Contrainte de respecter à la lettre les restrictions à l'école, Catherine, institutrice de 55 ans, est, quant à elle, très bonne élève dans son quotidien. «Je n'ai pas envie que le confinement dure éternellement. Et puis c'est compliqué de justifier une sortie le soir pour se rendre à un repas chez des amis», confie celle qui a «plus peur de l'amende que du virus».

«Qu'on soit jeune ou plus âgé, ce qui restera de tout ça, c'est un comportement plus prudent et plus attentif vis-à-vis d'autrui.»
Serge Guérin, sociologue

La semaine dernière, Catherine a refusé catégoriquement de se joindre au repas d'anniversaire de sa nièce: «Ils étaient trop nombreux et ce sont trop d'actes hors-la-loi.» Elle pense aussi à préserver la santé de ses parents, qu'elle s'autorise à passer voir de temps en temps «à plus d'un mètre de distance, avec le masque», et en ayant soigneusement coché sur l'attestation la case «déplacement pour assistance aux personnes vulnérables». Bref, un seul mot d'ordre pour l'institutrice: «rester prudente».

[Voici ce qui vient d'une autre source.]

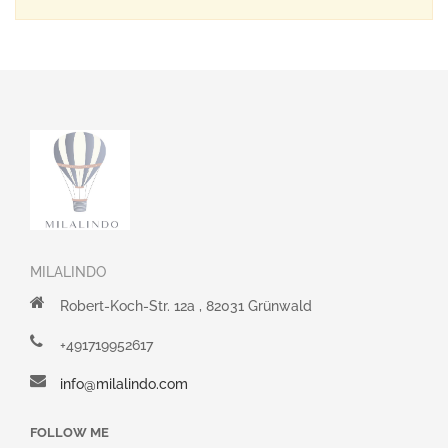
MILALINDO
Robert-Koch-Str. 12a , 82031 Grünwald
+491719952617
info@milalindo.com
FOLLOW ME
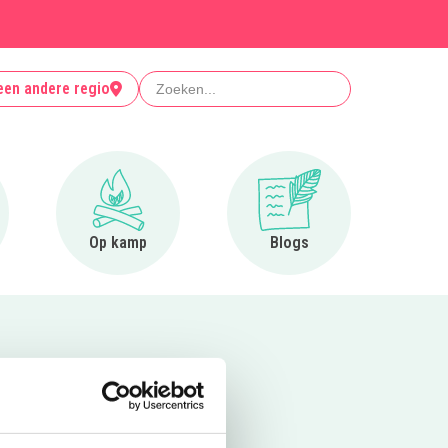
Zoeken
een andere regio
r Clubjes
Ga naar Op kamp
Ga naar Blogs
Op kamp
Blogs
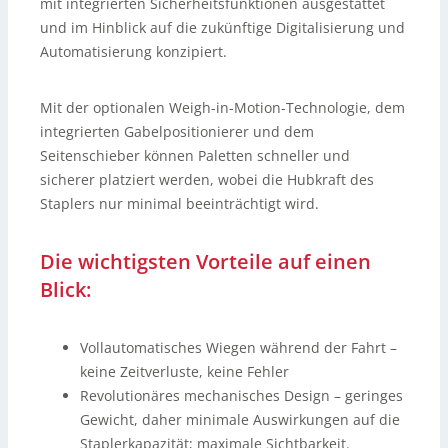
mit integrierten Sicherheitsfunktionen ausgestattet
und im Hinblick auf die zukünftige Digitalisierung und
Automatisierung konzipiert.
Mit der optionalen Weigh-in-Motion-Technologie, dem
integrierten Gabelpositionierer und dem
Seitenschieber können Paletten schneller und
sicherer platziert werden, wobei die Hubkraft des
Staplers nur minimal beeinträchtigt wird.
Die wichtigsten Vorteile auf einen
Blick:
Vollautomatisches Wiegen während der Fahrt –
keine Zeitverluste, keine Fehler
Revolutionäres mechanisches Design – geringes
Gewicht, daher minimale Auswirkungen auf die
Staplerkapazität; maximale Sichtbarkeit.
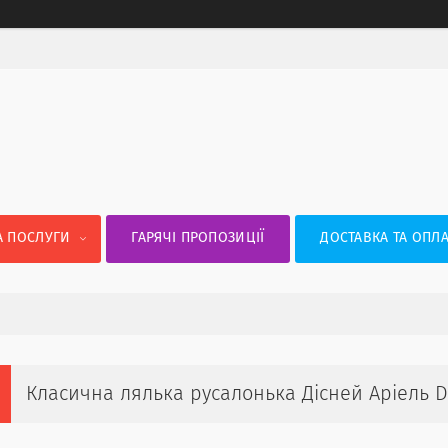
А ПОСЛУГИ
ГАРЯЧІ ПРОПОЗИЦІЇ
ДОСТАВКА ТА ОПЛА
Класична лялька русалонька Дісней Аріель Dis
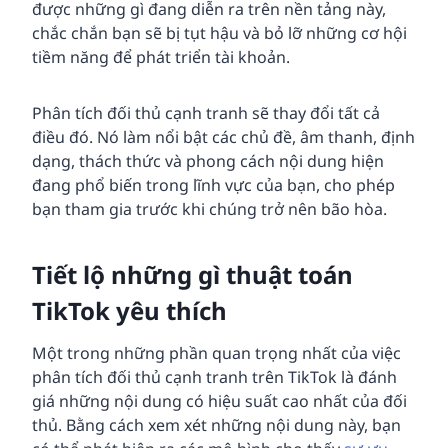
được những gì đang diễn ra trên nền tảng này,
chắc chắn bạn sẽ bị tụt hậu và bỏ lỡ những cơ hội
tiềm năng để phát triển tài khoản.
Phân tích đối thủ cạnh tranh sẽ thay đổi tất cả
điều đó. Nó làm nổi bật các chủ đề, âm thanh, định
dạng, thách thức và phong cách nội dung hiện
đang phổ biến trong lĩnh vực của bạn, cho phép
bạn tham gia trước khi chúng trở nên bão hòa.
Tiết lộ những gì thuật toán
TikTok yêu thích
Một trong những phần quan trọng nhất của việc
phân tích đối thủ cạnh tranh trên TikTok là đánh
giá những nội dung có hiệu suất cao nhất của đối
thủ. Bằng cách xem xét những nội dung này, bạn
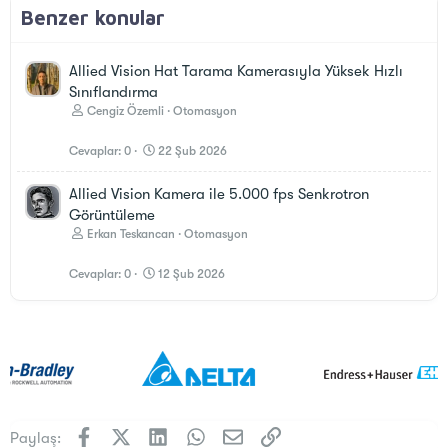
Benzer konular
Allied Vision Hat Tarama Kamerasıyla Yüksek Hızlı
Sınıflandırma
Cengiz Özemli
Otomasyon
Cevaplar
0
22 Şub 2026
Allied Vision Kamera ile 5.000 fps Senkrotron
Görüntüleme
Erkan Teskancan
Otomasyon
Cevaplar
0
12 Şub 2026
Facebook
X (Twitter)
LinkedIn
WhatsApp
E-posta
Link
Paylaş:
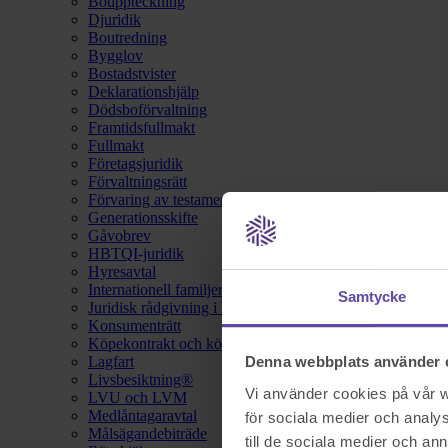
Bouppteckning
Djuridik
Boutredning
Bygglov
Bostadstvister
Deklarationshjälp
Dödsboförvaltning
Framtidsfullmakt
Fullmakt
Företagsjuridik
Förvaltningsrätt
Förvaring av testamente
Generationsskifte
Gåvobrev
HBTQI-juridik
Hyresavtal
Internationell familjerätt
Samtycke
Juridisk rådgivning i hemförsäkring
Konsumenträtt
Köpekontrakt och köpebrev
Lagfart
Denna webbplats använder 
Livsbesiktning®
Vi använder cookies på vår we
LVU och LVM
Medlåntagaravtal
för sociala medier och analys
Målsägandebiträde
till de sociala medier och a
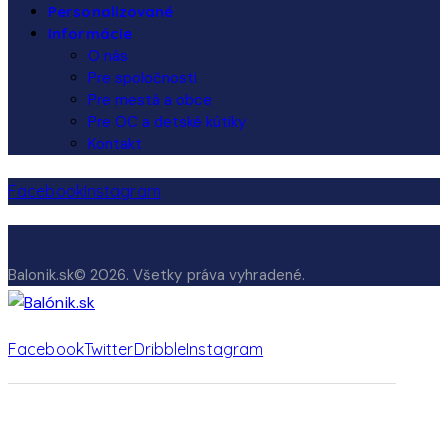
Personalizované
Informácie
O nás
Pre spoločnosti
Pre mestá a obce
Pre OC a detské kútiky
Kontakt
Facebook
Instagram
Balonik.sk© 2026. Všetky práva vyhradené.
Facebook
Twitter
Dribble
Instagram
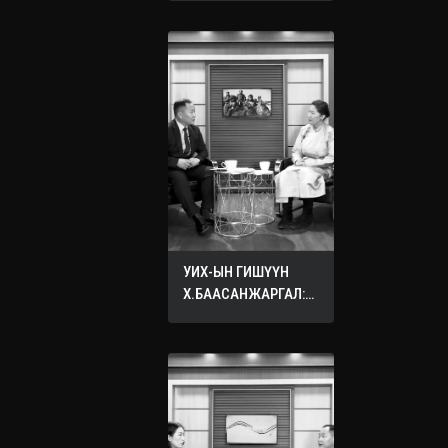
УИХ-ЫН ГИШҮҮН
Х.БААСАНЖАРГАЛ:
ӨӨРИЙНХӨӨ ХҮҮХДЭД
ХҮСДЭГ БҮХ САЙН
САЙХАН ЗҮЙЛЭЭ
БУСДЫН ХҮҮХДЭД
ХҮСЭЭРЭЙ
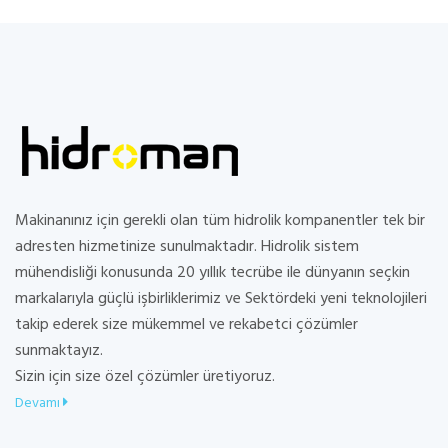
Makinanınız için gerekli olan tüm hidrolik kompanentler tek bir
adresten hizmetinize sunulmaktadır. Hidrolik sistem
mühendisliği konusunda 20 yıllık tecrübe ile dünyanın seçkin
markalarıyla güçlü işbirliklerimiz ve Sektördeki yeni teknolojileri
takip ederek size mükemmel ve rekabetci çözümler
sunmaktayız.
Sizin için size özel çözümler üretiyoruz.
Devamı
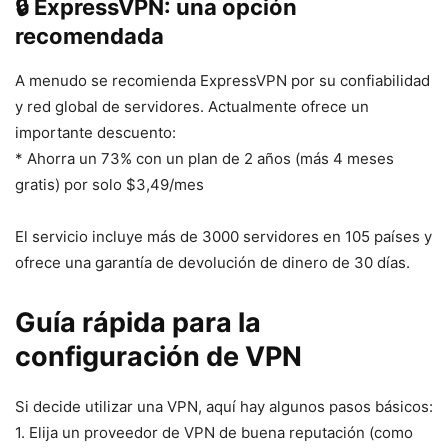
🔒 ExpressVPN: una opción
recomendada
A menudo se recomienda ExpressVPN por su confiabilidad
y red global de servidores. Actualmente ofrece un
importante descuento:
* Ahorra un 73% con un plan de 2 años (más 4 meses
gratis) por solo $3,49/mes
El servicio incluye más de 3000 servidores en 105 países y
ofrece una garantía de devolución de dinero de 30 días.
Guía rápida para la
configuración de VPN
Si decide utilizar una VPN, aquí hay algunos pasos básicos:
1. Elija un proveedor de VPN de buena reputación (como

«Je ne suis pas forcément d'accord avec les comportements irresponsables. Chacun est libre de faire ce qu'il veut. Mais chacun doit prendre ses responsabilités», achève-t-elle, en rangeant précieusement son justificatif de déplacement professionnel dans son sac.

«Qu'on soit jeune ou plus âgé, ce qui restera de tout ça, dans la pratique du quotidien, c'est un comportement plus prudent et plus attentif vis-à-vis d'autrui. Le virus et ses conséquences auront joué dans une prise de conscience de l'importance de l'autre», prédit le sociologue Serge Guérin.